Movements between Asia Minor and the Balkans

I have been in many conferences in my research life but I have never encountered such a well organised conference as the one that takes place in Romania annually for the past five years. It is called Le Livre. la Roumanie. L’ Europe but it invited panels across the spectrum of Humanities. Adrian Dumitru was kind to invite me for the second year to present a paper on the movement of coins from Asia Minor to The Balkans and vice versa.

This time the conference took place in the resort city of Mamaia on the shores of the Black Sea. Even if the sea was too cold to swim, we all enjoyed the vast beach and the incredible views. We also had the advantage of having the town for ourselves, since all of its summer residents returned to their jobs back in Bucharest. Most memorable was the Romanian hospitality and kindness of the people who tried to help us weary travellers.
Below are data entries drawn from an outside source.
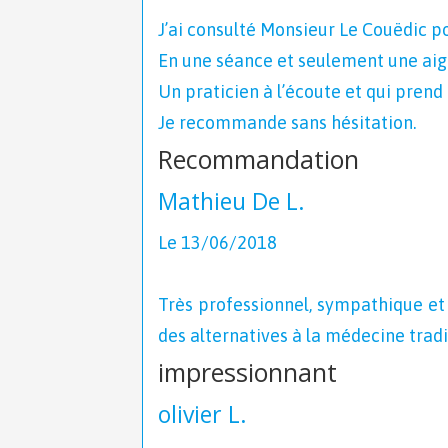
J’ai consulté Monsieur Le Couëdic p
En une séance et seulement une aigu
Un praticien à l’écoute et qui pren
Je recommande sans hésitation.
Recommandation
Mathieu De L.
Le 13/06/2018
Très professionnel, sympathique et 
des alternatives à la médecine tradi
impressionnant
olivier L.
With regard to the papers in our panel, I was happily surprised to notice that they were truly interdisciplinary and they covered all aspects of movements: people, ideas, artefacts e.t.c. The participants, most of which came from Balkan countries, elaborated on new evidence that indicate the close connections between the two geographical areas during the Classical, Hellenistic and Roman periods. It is always refreshing to listen to research based on newly acquired inscriptions that reveal hidden aspects of the ancient world. Such occasions do not appear often and should be appreciated at every turn.

Economic historian and numismatic consultant


  1. Hello, I am always proud to hear about my sweet country and the accomplishments my people have. I would only humbly ask of you to replace Rumania with Romania, and thus Rumanian becomes Romanian. I hope this does not bother you, for it’s like writing Grek instead of Greek! Thank you!

    • You are right, of course! I must have been in a Greek mood when I wrote the piece, where we pronounce Romania as Rumania.